4) Logistic regression analyses
Correlations between lung adenocarcinoma stages and SNP genotypes were analyzed by logistic regression model under dominant and recessive models. Logistic regression analyses were performed using IBM SPSS (Statistical Package for the Social Sciences) Statistics ver. 17.0.

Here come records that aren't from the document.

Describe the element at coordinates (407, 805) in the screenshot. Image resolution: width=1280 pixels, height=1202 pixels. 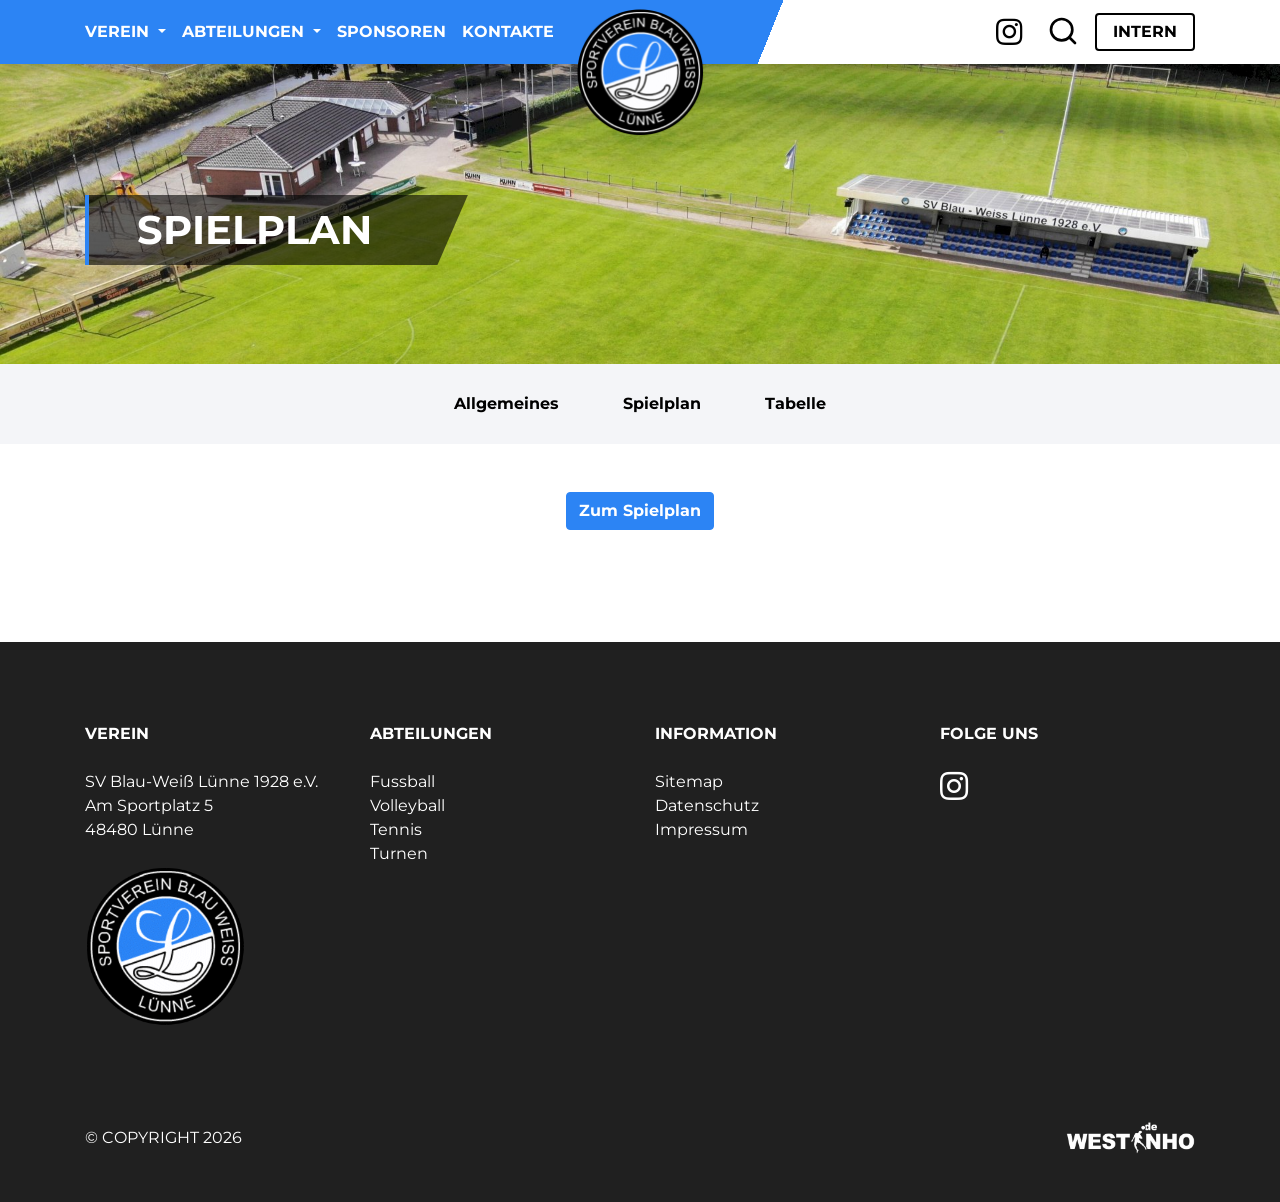 I see `Volleyball` at that location. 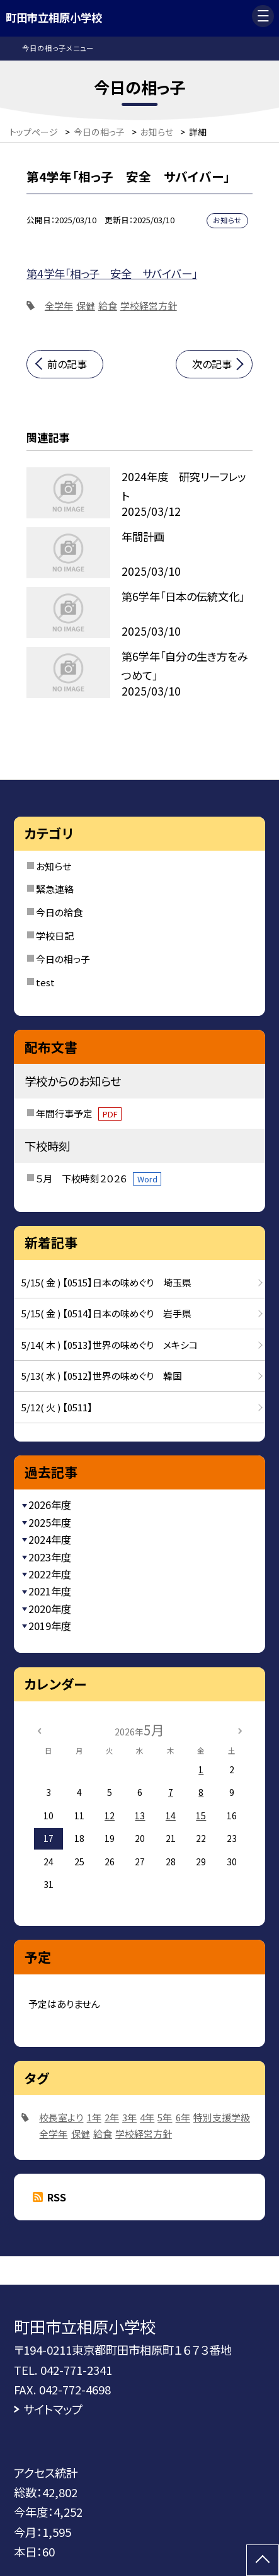 This screenshot has width=279, height=2576. Describe the element at coordinates (107, 305) in the screenshot. I see `給食` at that location.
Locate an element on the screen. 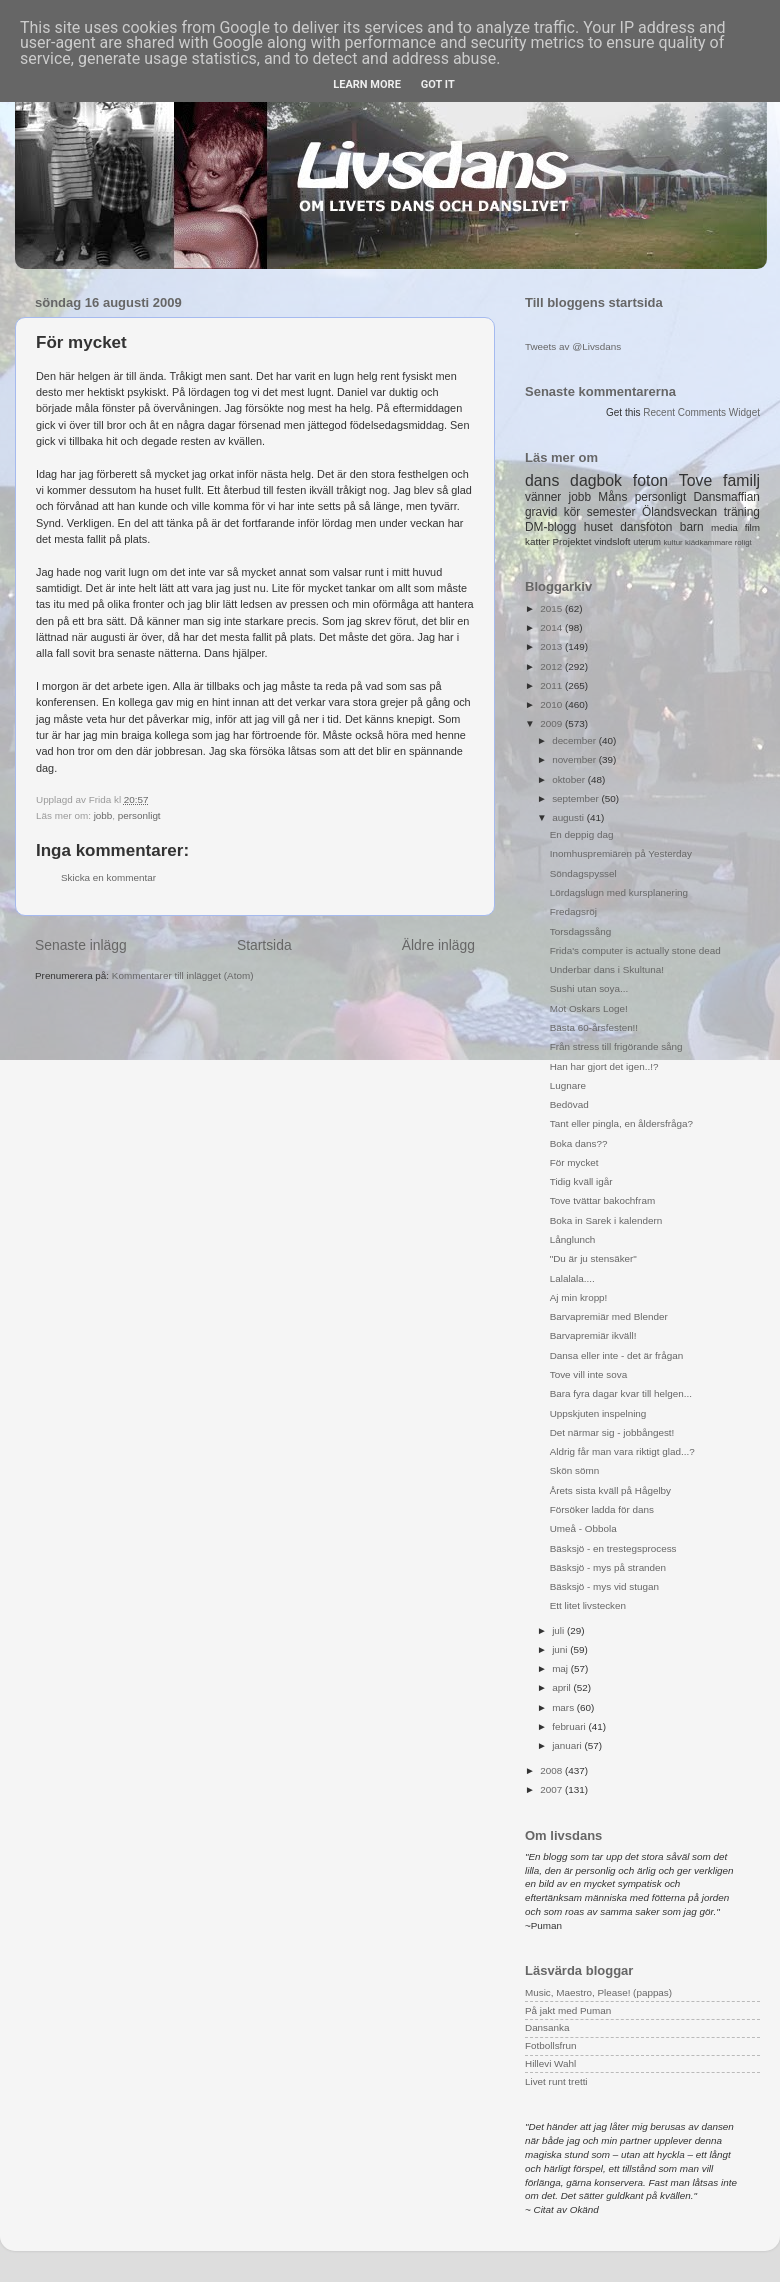 Image resolution: width=780 pixels, height=2282 pixels. Bara fyra dagar kvar till helgen... is located at coordinates (621, 1393).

5) Classification efficacy assessment
To evaluate the efficiency of classifying early and late stage samples of genes and clinical indicator-encoding genes, a Support Vector Machine (SVM) classifier was constructed. Leave-one-out cross-validation (LOOCV) was carried out to assess the performance. The receiver operating characteristic (ROC) curves were plotted and the areas under the curves (AUC) were computed. Those with better classification efficiency indicated their better potential to act as biomarkers.